The relevant classes may be found in src/Database, and have already been mapped as PSR-4 namespaces in composer.json. To run the tests, you have two options:

  1. Run phpunit from the command line, in the project directory;
  2. Visit public/ in your browser.

At first all tests should fail except testBelongsToMany, which is there only as a sanity check.

The tests are run on a temporary in-memory sqlite database, which is destroyed and recreated between each test. If you would prefer to use an alternative database driver, you may configure it in config/database.yaml. See the Laravel documentation for configuration details.
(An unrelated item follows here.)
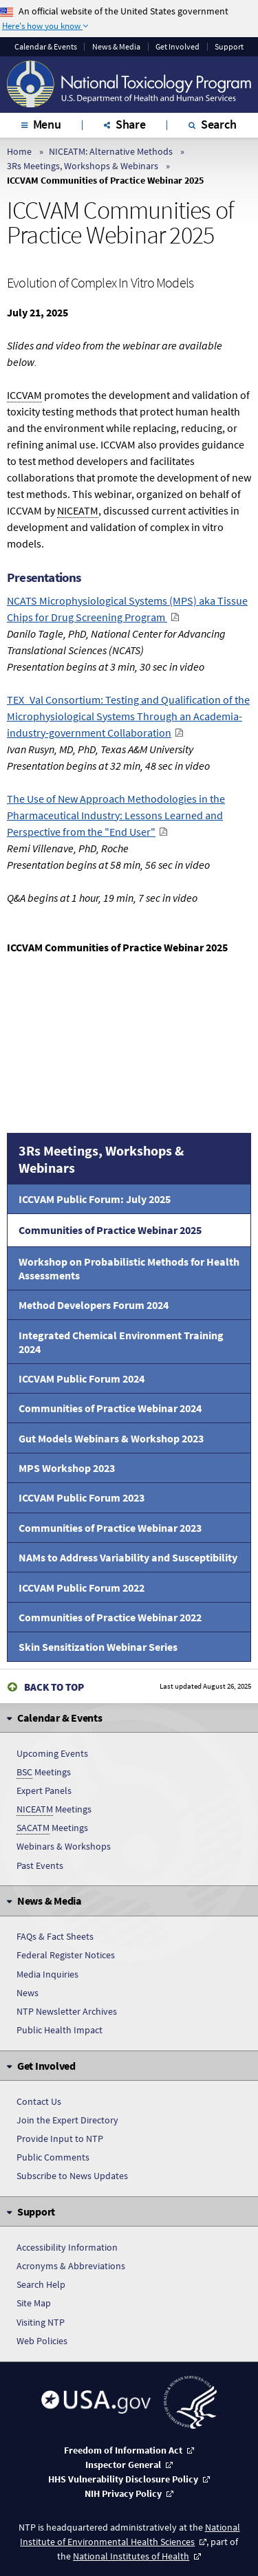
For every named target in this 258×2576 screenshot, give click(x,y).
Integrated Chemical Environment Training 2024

To aid in your development process, all executed database queries will be logged to log/queries.log. If you are running the tests in your browser, the query log will be dumped to the response, directly after the PHPUnit test results, rather than the log file.

Tasks

Your first tasks are to get the top-level relationship working between Worker and Job. This is essentially the BelongsToMany relationship, except that you must deal with any Job that would otherwise appear multiple times due to the fact that there could be multiple triplets with the same worker_id and job_id.

1

Implement BelongsToTernary::condenseModels, which collapses these rows into a single model. For now, don't worry about extracting the tertiary models (locations) for the sub-relationship.

2

Modify BelongsToTernary::match, which is responsible for matching eager-loaded models to their parents. Again, we have provided you with the default implementation from BelongsToMany::match, but you must modify it to collapse rows with the same worker_id and job_id (for example) into a single child model.

3

By default, BelongsToTernary::buildDictionary returns a dictionary that maps parent models to their children. Modify it so that it also returns a nestedDictionary, which maps parent->child->tertiary models. For example:

[
    // Worker 1
    '1' => [
        // Job 3
        '3' => [
            Location1,
            Location2
        ],
        ...
    ],
    ...
]

You will also need to further modify condenseModels to retrieve the tertiary dictionary and call matchTertiaryModels to match the tertiary models with each of the child models, if withTertiary is being used.